#### PROBLEM DESCRIPTION
Below are records; count how many of their lines contain the string "Prof", and give only that number.

#### INFORMATION SUPPLIED
------------------------------------

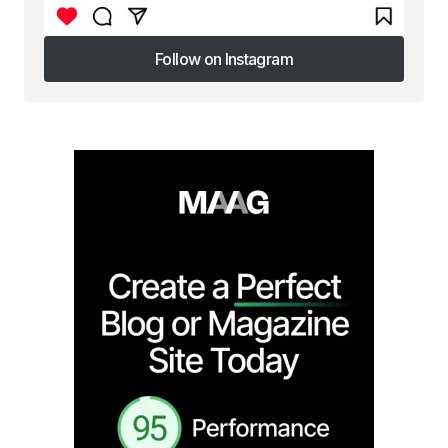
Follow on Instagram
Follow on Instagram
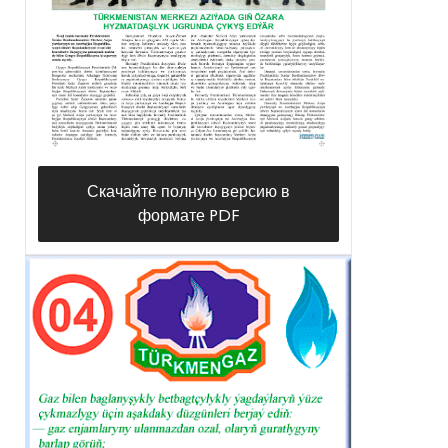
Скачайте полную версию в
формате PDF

------------------------------------

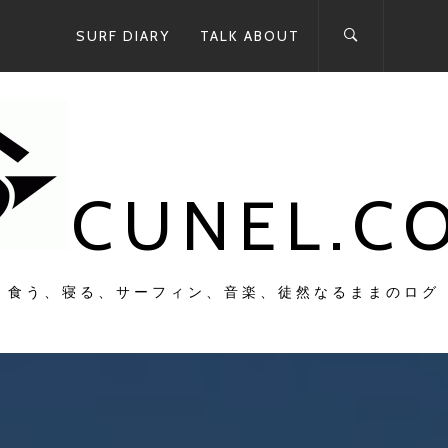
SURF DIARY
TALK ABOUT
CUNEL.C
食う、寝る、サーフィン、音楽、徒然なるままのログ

------------------------------------

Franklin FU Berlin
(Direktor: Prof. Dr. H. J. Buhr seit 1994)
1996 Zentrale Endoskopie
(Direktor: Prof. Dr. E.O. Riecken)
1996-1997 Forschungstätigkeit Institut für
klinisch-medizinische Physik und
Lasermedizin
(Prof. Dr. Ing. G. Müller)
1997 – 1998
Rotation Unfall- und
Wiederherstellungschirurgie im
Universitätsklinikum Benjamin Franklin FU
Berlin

------------------------------------

#### FINAL ANSWER
3